Ripple signed an agreement with the Saudi Arabian Monetary Authority (SAMA) to create the pilot programme for cross-border payments.
The pilot programme, the first of its kind to be launched by a central bank, allows participating Saudi banks can explore a solution for cross-border transactions using distributed ledger technology (DLT, or blockchain).

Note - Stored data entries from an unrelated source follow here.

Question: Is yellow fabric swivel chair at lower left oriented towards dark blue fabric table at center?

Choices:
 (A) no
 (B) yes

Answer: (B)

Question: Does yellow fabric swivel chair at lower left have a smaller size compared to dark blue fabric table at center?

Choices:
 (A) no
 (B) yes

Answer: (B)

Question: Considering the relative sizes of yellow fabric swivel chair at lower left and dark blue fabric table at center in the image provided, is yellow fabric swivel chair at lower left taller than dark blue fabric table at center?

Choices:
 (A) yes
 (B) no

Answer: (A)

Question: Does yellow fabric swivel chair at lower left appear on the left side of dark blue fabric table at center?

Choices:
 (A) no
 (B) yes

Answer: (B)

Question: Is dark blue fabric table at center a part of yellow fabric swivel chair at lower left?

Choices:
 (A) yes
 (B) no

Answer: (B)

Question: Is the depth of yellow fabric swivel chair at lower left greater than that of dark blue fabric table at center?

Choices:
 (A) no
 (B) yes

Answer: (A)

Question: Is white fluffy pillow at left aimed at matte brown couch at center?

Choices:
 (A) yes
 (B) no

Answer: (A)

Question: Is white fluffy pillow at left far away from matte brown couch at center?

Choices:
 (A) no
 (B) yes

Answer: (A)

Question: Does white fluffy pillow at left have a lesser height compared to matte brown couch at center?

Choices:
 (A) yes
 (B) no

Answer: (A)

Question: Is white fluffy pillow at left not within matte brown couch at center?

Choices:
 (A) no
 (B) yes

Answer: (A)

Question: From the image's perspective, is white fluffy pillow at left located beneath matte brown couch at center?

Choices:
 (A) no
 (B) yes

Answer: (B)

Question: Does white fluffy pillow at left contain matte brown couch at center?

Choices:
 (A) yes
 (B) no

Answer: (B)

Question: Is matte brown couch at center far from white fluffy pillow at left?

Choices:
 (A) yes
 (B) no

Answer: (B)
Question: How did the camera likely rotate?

SAMA and Ripple will also provide programme management, training and other support to banks.
The pilot programme will test the system with a small number of banks and transactions, and allow banks, regulators and technology incubators to learn and adjust before ultimately adopting the technology for a wider use.
“A successful pilot likely will lead Saudi banks to integrate DLT into their existing payment infrastructure, improving payment transparency and efficiency,” Moody’s said in its Credit Outlook, written for research clients.
“Saudi banks will potentially improve their profitability on cross-border transactions by reducing the cost of each transaction, while gaining revenue with higher volume as the customer experience improves with the saving of money and time.”
Moody’s estimates that even a 10% reduction in the cost of completing and managing a cross-border transaction will translate to savings of roughly $200 to $400 million per year system-wide.
Saudi Arabia, like other GCC countries, has a large number of migrant workers who make a large number of low-value transactions when sending remittances to their home countries. Moody’s said the user of DLT could be of particular value in such situations.
“The World Bank estimates that fees on remittances average a high 7.1% of the transaction volume, and we estimate that cost could fall 50% with DLT,” Moody’s said.
Even with a successful pilot, Moody’s does not expect an imminent widespread use of DLT in cross-border payments, either in Saudi Arabia or globally.
“SAMA is not looking to shake up its financial system, but rather expect DLT solution to act as an intermediary between Saudi Arabia’s banks and global banks in the completion of transactions,” said Moody’s.
It added that last year the Bank of England completed a proof of concept with Ripple, broadly concluding that DLT showed promise at enabling two separate real time gross settlement systems (the infrastructure that allows real time payments within a country or a currency block) to communicate and achieve seamless global interoperability.
“The pilot program will test the system with a small number of banks and transactions, and allow banks, regulators and the technology incubators to learn and adjust before ultimately adopting the technology for a wider use,” it said.